____ RECORDS FOR THE TASK

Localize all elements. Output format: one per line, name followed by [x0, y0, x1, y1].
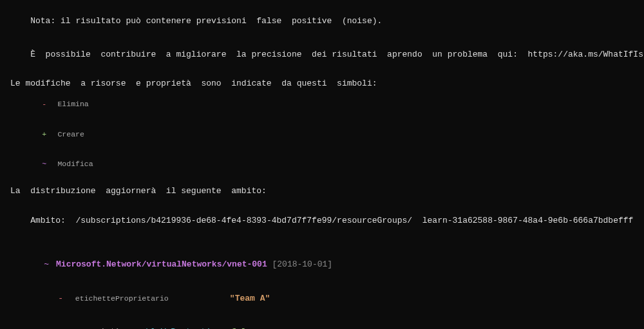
note-prefix: Nota:	[30, 16, 55, 26]
plus-icon: +	[40, 129, 49, 140]
enable-vm-row: + proprietà .enableVmProtection: false	[10, 315, 636, 329]
resource-type: Microsoft.Network/virtualNetworks/vnet-0…	[56, 259, 267, 269]
legend-delete-label: Elimina	[57, 100, 88, 108]
legend-create: + Creare	[10, 119, 636, 149]
enable-vm-label: proprietà .	[75, 326, 131, 329]
enable-vm-op-icon: +	[56, 326, 65, 329]
terminal-output: Nota: il risultato può contenere previsi…	[0, 0, 644, 329]
contribute-line: È possibile contribuire a migliorare la …	[10, 38, 636, 72]
scope-sub: /subscriptions/b4219936-de68-4fe4-8393-4…	[75, 216, 412, 225]
tag-row: - etichetteProprietario"Team A"	[10, 281, 636, 315]
scope-line: Ambito: /subscriptions/b4219936-de68-4fe…	[10, 203, 636, 238]
scope-rg: learn-31a62588-9867-48a4-9e6b-666a7bdbef…	[412, 216, 633, 225]
legend-modify-label: Modifica	[57, 160, 93, 168]
tag-op-icon: -	[56, 293, 65, 305]
resource-header: ~ Microsoft.Network/virtualNetworks/vnet…	[10, 248, 636, 282]
tilde-icon: ~	[40, 159, 49, 169]
scope-prefix: Ambito:	[30, 216, 75, 225]
legend-modify: ~ Modifica	[10, 149, 636, 180]
legend-delete: - Elimina	[10, 89, 636, 120]
legend-title: Le modifiche a risorse e proprietà sono …	[10, 78, 636, 89]
minus-icon: -	[40, 99, 49, 109]
legend-create-label: Creare	[57, 130, 84, 138]
resource-api-version: [2018-10-01]	[267, 259, 332, 269]
resource-op-icon: ~	[42, 259, 51, 270]
note-line: Nota: il risultato può contenere previsi…	[10, 4, 636, 38]
tag-value: "Team A"	[230, 294, 270, 303]
tag-label: etichetteProprietario	[75, 294, 230, 304]
scope-title: La distribuzione aggiornerà il seguente …	[10, 185, 636, 197]
contribute-text: È possibile contribuire a migliorare la …	[30, 50, 527, 59]
contribute-link[interactable]: https://aka.ms/WhatIfIssues	[528, 50, 644, 59]
note-text: il risultato può contenere previsioni fa…	[55, 16, 382, 26]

________

• [TASK DESCRIPTION]: Word for word, restate all of the entries above and leave each picture out.

• [PROBLEM SOLUTION]:
Localize all elements. Output format: one per line, name followed by [x0, y0, x1, y1].
note-prefix: Nota:	[30, 16, 55, 26]
plus-icon: +	[40, 129, 49, 140]
enable-vm-row: + proprietà .enableVmProtection: false	[10, 315, 636, 329]
resource-type: Microsoft.Network/virtualNetworks/vnet-0…	[56, 259, 267, 269]
legend-delete-label: Elimina	[57, 100, 88, 108]
legend-create: + Creare	[10, 119, 636, 149]
enable-vm-label: proprietà .	[75, 326, 131, 329]
enable-vm-op-icon: +	[56, 326, 65, 329]
terminal-output: Nota: il risultato può contenere previsi…	[0, 0, 644, 329]
contribute-line: È possibile contribuire a migliorare la …	[10, 38, 636, 72]
scope-sub: /subscriptions/b4219936-de68-4fe4-8393-4…	[75, 216, 412, 225]
tag-row: - etichetteProprietario"Team A"	[10, 281, 636, 315]
scope-line: Ambito: /subscriptions/b4219936-de68-4fe…	[10, 203, 636, 238]
scope-rg: learn-31a62588-9867-48a4-9e6b-666a7bdbef…	[412, 216, 633, 225]
legend-modify-label: Modifica	[57, 160, 93, 168]
tag-op-icon: -	[56, 293, 65, 305]
resource-header: ~ Microsoft.Network/virtualNetworks/vnet…	[10, 248, 636, 282]
tilde-icon: ~	[40, 159, 49, 169]
scope-prefix: Ambito:	[30, 216, 75, 225]
legend-modify: ~ Modifica	[10, 149, 636, 180]
legend-delete: - Elimina	[10, 89, 636, 120]
legend-title: Le modifiche a risorse e proprietà sono …	[10, 78, 636, 89]
minus-icon: -	[40, 99, 49, 109]
legend-create-label: Creare	[57, 130, 84, 138]
resource-api-version: [2018-10-01]	[267, 259, 332, 269]
resource-op-icon: ~	[42, 259, 51, 270]
note-line: Nota: il risultato può contenere previsi…	[10, 4, 636, 38]
tag-value: "Team A"	[230, 294, 270, 303]
tag-label: etichetteProprietario	[75, 294, 230, 304]
scope-title: La distribuzione aggiornerà il seguente …	[10, 185, 636, 197]
contribute-text: È possibile contribuire a migliorare la …	[30, 50, 527, 59]
contribute-link[interactable]: https://aka.ms/WhatIfIssues	[528, 50, 644, 59]
note-text: il risultato può contenere previsioni fa…	[55, 16, 382, 26]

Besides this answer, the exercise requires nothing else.